Hey there, kids!
So, remember that guy I told you about? The one I first mentioned here, went on a date with here, and deactivated my online dating accounts for here? Well, in case you hadn’t gathered it via my mentions of “the boy” on social media, we’re officially together. If we lived in the 1950s, I’d wear his letterman’s jacket to our high school football games. Only I’m 29, he’s 34, and I don’t think he had a letterman’s jacket. Plus, I was in the marching band so I didn’t get to sit with non-band nerds. I also don’t think he ever would’ve gone to a high school football game. This metaphor is getting away from me. Moving on.

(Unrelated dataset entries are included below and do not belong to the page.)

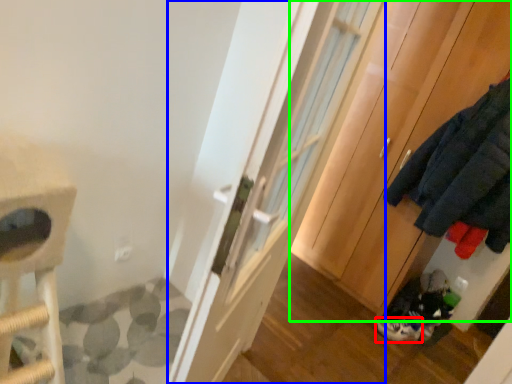 Question: Based on their relative distances, which object is nearer to footwear (highlighted by a red box)? Choose from door (highlighted by a blue box) and cabinetry (highlighted by a green box).

Choices:
 (A) door
 (B) cabinetry

Answer: (B) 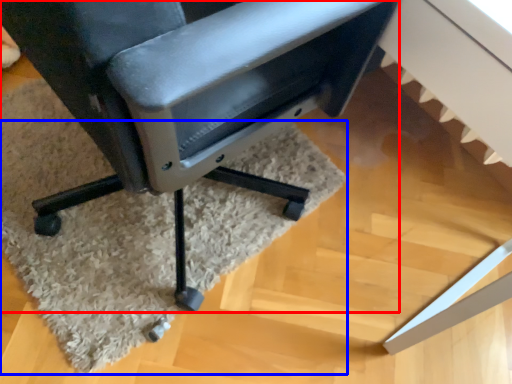 Question: Which object is closer to the camera taking this photo, chair (highlighted by a red box) or mat (highlighted by a blue box)?

Choices:
 (A) chair
 (B) mat

Answer: (A) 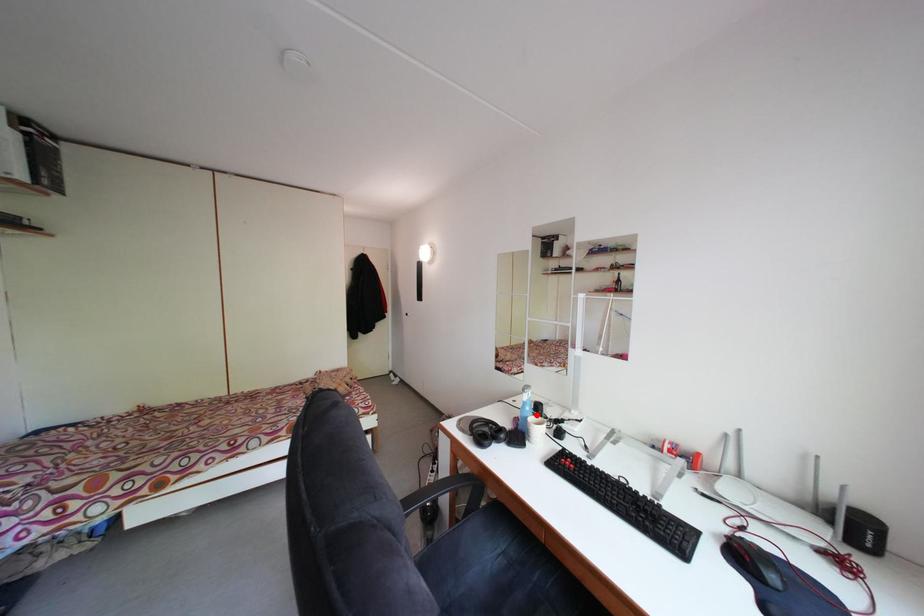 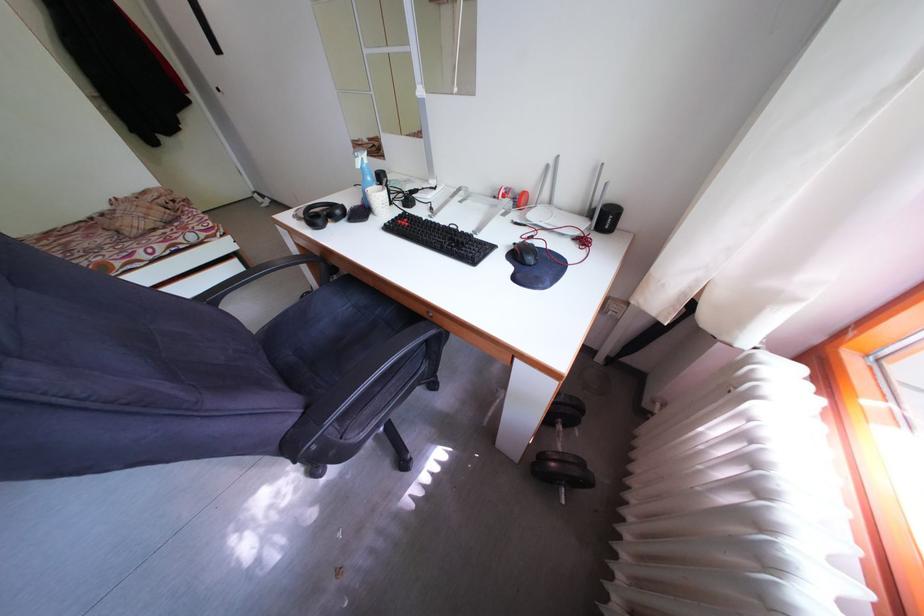 Question: I am providing you with two images of the same scene from different viewpoints. Image1 has a red point marked. In image2, the corresponding 3D location appears at what relative position? Reply with the corresponding letter.

Choices:
 (A) Closer
 (B) Farther

Answer: (A) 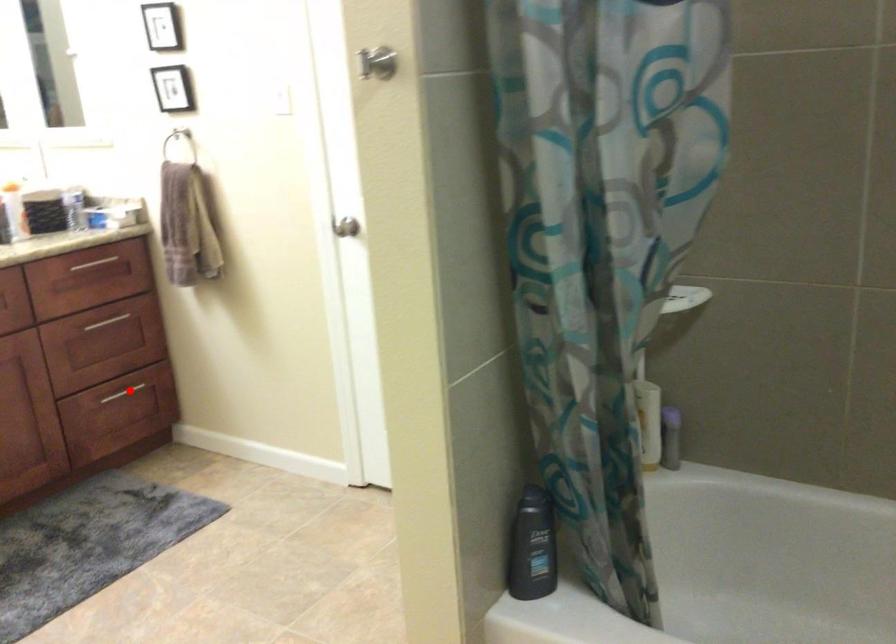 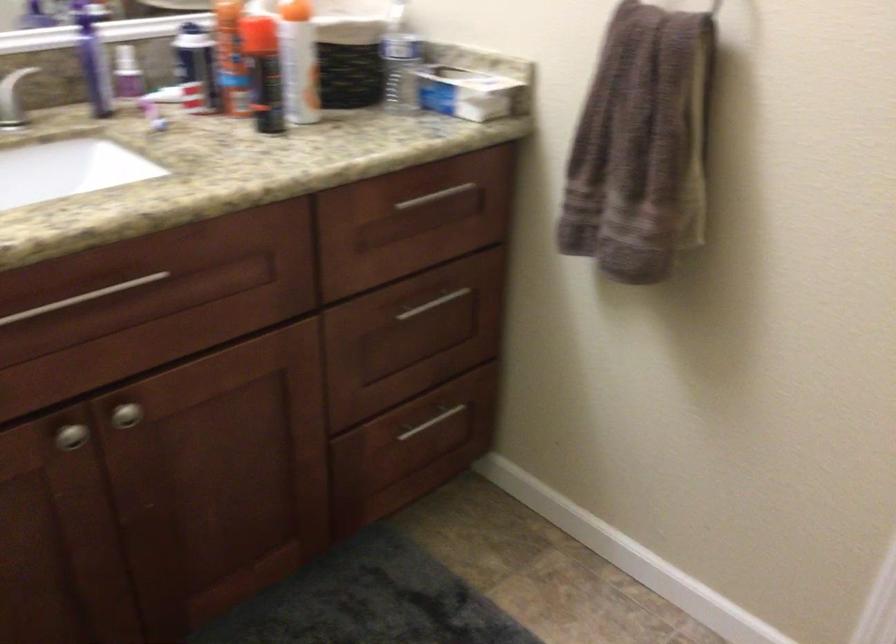 In the second image, find the point that corresponds to the highlighted location in the first image.

(432, 422) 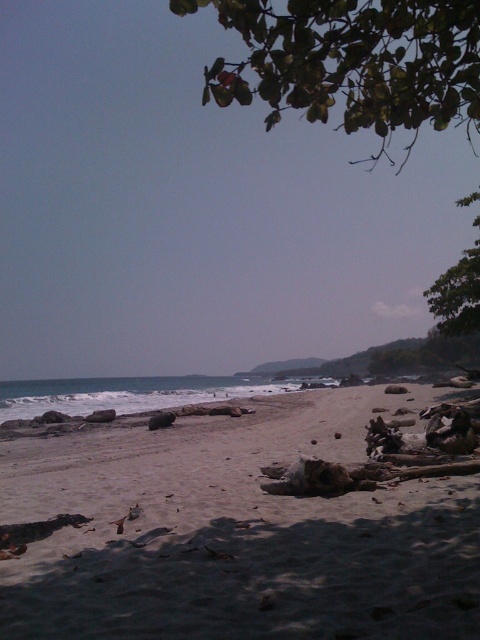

When I was in high school, I would grumble to my friend Christine (among others) about not having a boyfriend. Her response was that she was confident that I’d only have to have one boyfriend and he would be “the one.” For a long time, I believed her. When I didn’t date in college, I held onto that statement for dear life: one boyfriend and I’d marry him. [Andy, if you’re reading this, please don’t freak out.] But now that I’m actually in a relationship, I cling less tightly to that idea. [Told you not to freak out.] I mean, I wouldn’t be dating this man if there were red flags flying everywhere – I do want to get married one day. But truthfully, I wasn’t the type of girl who could’ve handled a relationship with someone knowing it was, more likely than not, just temporary. I’m still not that type of girl. Which brings me to the crux of what I want to say: there is nothing wrong with being 29 and just now pursuing a relationship.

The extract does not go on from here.